- Task goal
Each entry listed below should be reproduced word for word.

--- Given records Enclosed Below ---

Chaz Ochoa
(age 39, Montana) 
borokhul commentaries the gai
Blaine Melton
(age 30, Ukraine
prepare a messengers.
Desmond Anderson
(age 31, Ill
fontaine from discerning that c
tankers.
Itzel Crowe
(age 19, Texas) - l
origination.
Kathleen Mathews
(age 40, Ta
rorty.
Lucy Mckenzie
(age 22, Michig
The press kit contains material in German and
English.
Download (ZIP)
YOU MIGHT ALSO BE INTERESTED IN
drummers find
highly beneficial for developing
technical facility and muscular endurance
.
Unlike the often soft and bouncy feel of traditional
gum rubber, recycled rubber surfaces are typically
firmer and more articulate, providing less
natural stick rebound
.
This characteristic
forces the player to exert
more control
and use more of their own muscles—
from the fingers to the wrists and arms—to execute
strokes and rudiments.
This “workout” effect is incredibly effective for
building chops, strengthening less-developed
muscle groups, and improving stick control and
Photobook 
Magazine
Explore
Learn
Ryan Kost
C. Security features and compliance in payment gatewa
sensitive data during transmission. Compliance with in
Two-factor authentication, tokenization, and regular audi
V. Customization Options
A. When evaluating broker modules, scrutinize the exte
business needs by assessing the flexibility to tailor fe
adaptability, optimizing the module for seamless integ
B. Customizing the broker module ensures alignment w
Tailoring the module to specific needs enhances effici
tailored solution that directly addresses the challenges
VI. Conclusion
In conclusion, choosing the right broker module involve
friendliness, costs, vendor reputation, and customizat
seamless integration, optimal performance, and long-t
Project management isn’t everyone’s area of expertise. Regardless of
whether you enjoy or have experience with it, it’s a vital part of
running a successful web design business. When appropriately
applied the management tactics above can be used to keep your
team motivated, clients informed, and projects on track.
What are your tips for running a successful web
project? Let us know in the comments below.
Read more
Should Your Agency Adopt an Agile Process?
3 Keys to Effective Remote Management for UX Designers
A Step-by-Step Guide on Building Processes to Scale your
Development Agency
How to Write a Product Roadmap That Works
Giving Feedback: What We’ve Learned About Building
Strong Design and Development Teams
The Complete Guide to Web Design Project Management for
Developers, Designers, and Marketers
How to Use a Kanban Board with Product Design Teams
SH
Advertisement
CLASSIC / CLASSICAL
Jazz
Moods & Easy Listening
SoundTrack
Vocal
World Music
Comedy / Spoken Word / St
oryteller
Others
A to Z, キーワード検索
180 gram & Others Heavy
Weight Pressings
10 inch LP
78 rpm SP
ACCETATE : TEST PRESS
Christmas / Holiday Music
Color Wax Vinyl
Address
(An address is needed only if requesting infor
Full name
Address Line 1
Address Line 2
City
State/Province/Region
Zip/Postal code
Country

--- End of Enclosed Given records ---

- Finished task
Chaz Ochoa
(age 39, Montana) 
borokhul commentaries the gai
Blaine Melton
(age 30, Ukraine
prepare a messengers.
Desmond Anderson
(age 31, Ill
fontaine from discerning that c
tankers.
Itzel Crowe
(age 19, Texas) - l
origination.
Kathleen Mathews
(age 40, Ta
rorty.
Lucy Mckenzie
(age 22, Michig
The press kit contains material in German and
English.
Download (ZIP)
YOU MIGHT ALSO BE INTERESTED IN
drummers find
highly beneficial for developing
technical facility and muscular endurance
.
Unlike the often soft and bouncy feel of traditional
gum rubber, recycled rubber surfaces are typically
firmer and more articulate, providing less
natural stick rebound
.
This characteristic
forces the player to exert
more control
and use more of their own muscles—
from the fingers to the wrists and arms—to execute
strokes and rudiments.
This “workout” effect is incredibly effective for
building chops, strengthening less-developed
muscle groups, and improving stick control and
Photobook 
Magazine
Explore
Learn
Ryan Kost
C. Security features and compliance in payment gatewa
sensitive data during transmission. Compliance with in
Two-factor authentication, tokenization, and regular audi
V. Customization Options
A. When evaluating broker modules, scrutinize the exte
business needs by assessing the flexibility to tailor fe
adaptability, optimizing the module for seamless integ
B. Customizing the broker module ensures alignment w
Tailoring the module to specific needs enhances effici
tailored solution that directly addresses the challenges
VI. Conclusion
In conclusion, choosing the right broker module involve
friendliness, costs, vendor reputation, and customizat
seamless integration, optimal performance, and long-t
Project management isn’t everyone’s area of expertise. Regardless of
whether you enjoy or have experience with it, it’s a vital part of
running a successful web design business. When appropriately
applied the management tactics above can be used to keep your
team motivated, clients informed, and projects on track.
What are your tips for running a successful web
project? Let us know in the comments below.
Read more
Should Your Agency Adopt an Agile Process?
3 Keys to Effective Remote Management for UX Designers
A Step-by-Step Guide on Building Processes to Scale your
Development Agency
How to Write a Product Roadmap That Works
Giving Feedback: What We’ve Learned About Building
Strong Design and Development Teams
The Complete Guide to Web Design Project Management for
Developers, Designers, and Marketers
How to Use a Kanban Board with Product Design Teams
SH
Advertisement
CLASSIC / CLASSICAL
Jazz
Moods & Easy Listening
SoundTrack
Vocal
World Music
Comedy / Spoken Word / St
oryteller
Others
A to Z, キーワード検索
180 gram & Others Heavy
Weight Pressings
10 inch LP
78 rpm SP
ACCETATE : TEST PRESS
Christmas / Holiday Music
Color Wax Vinyl
Address
(An address is needed only if requesting infor
Full name
Address Line 1
Address Line 2
City
State/Province/Region
Zip/Postal code
Country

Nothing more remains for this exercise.